Conway, whose specialty is developmental biology and histology, earned his B.S. from the College of William & Mary and his Ph.D. from the University of Miami in Florida.
“We all know what kind of impact Art has had on the college and our students in so many positive ways—in a collegial manner to the department and in his leadership to the Honors Program, which he has directed for almost a decade,” said Provost Johnston. “His selfless service is characterized by his good will and cheerfulness, from which our Honors students feel a tangible sense of support and care. Congratulations, Art, on reaching this important milestone.”
Bruce King, Ph.D., joined the faculty at Randolph-Macon College in 1975. While at R-MC, King served on the committee on activities and special events, the scholarship and financial aid committee and for eight years on the teacher certification committee. He also served conducted scholarship for the Office of Admissions for 30 years. For many years he was involved as an evaluator and judge of high school research for the Virginia Junior Academy of Science and the Metro-Richmond Science Fair.
In 1988 and 1994 King received the Chenery Research Professorship, awarded to full-time members of a mathematical or natural science department to provide opportunities for conducting research. The award is named in honor of the late Dr. Alan J. Chenery Sr., a 1911 R-MC graduate who was a physician and member of the college’s board of trustees. King also received a Rashkind Family Foundation Grant and twice received grants from the Walter William Craigie Teaching Endowment. During his career he received teaching and research grants from the National Science Foundation and the Thomas F. Jeffress Foundation.

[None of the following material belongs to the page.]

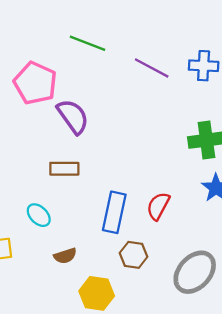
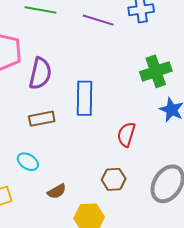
purple semicircle: (73, 116) -> (40, 73), turned 60
blue rectangle: (114, 212) -> (85, 98), moved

King earned his B.S. in biology from the University of Southern Mississippi and his M.S. and Ph.D. degrees in botany from the University of Georgia.
“Bruce taught ecology, plant taxonomy, bioethics, field and lab methods, biosystematics, cell biology, heredity, and genetics and developmental biology, along with, of course, our introductory courses in the biology department, always with an expertise and insightful knowledge that our students recognize and appreciate,” said Provost Johnston. “That knowledge not only broadly applied across these many topics in the field, it is also at the highest levels of research. Bruce, we’re proud of your work and feel blessed to have had you alongside us over these three decades at R-MC. Congratulations to you for such a marvelous career.” “Each of these professors has helped to shape the lives of generations of students over the years,” said Lindgren. “They have served as mentors and role models and we will always be grateful for their outstanding contributions.”
Edmonia Iverson (campus safety)
Edmonia Iverson, (who was unable to attend the reception), retired after 24 years of service to R-MC as a communications officer in the Campus Safety office. Iverson was a solid fixture at Randolph -Macon College and known for her dedication to her faith, family and the success of R-MC. Iverson also served her community in a number of capacities. She has been a member of the Hanover County Planning Commission since 1988 representing the Beaverdam district and is an active member of her church.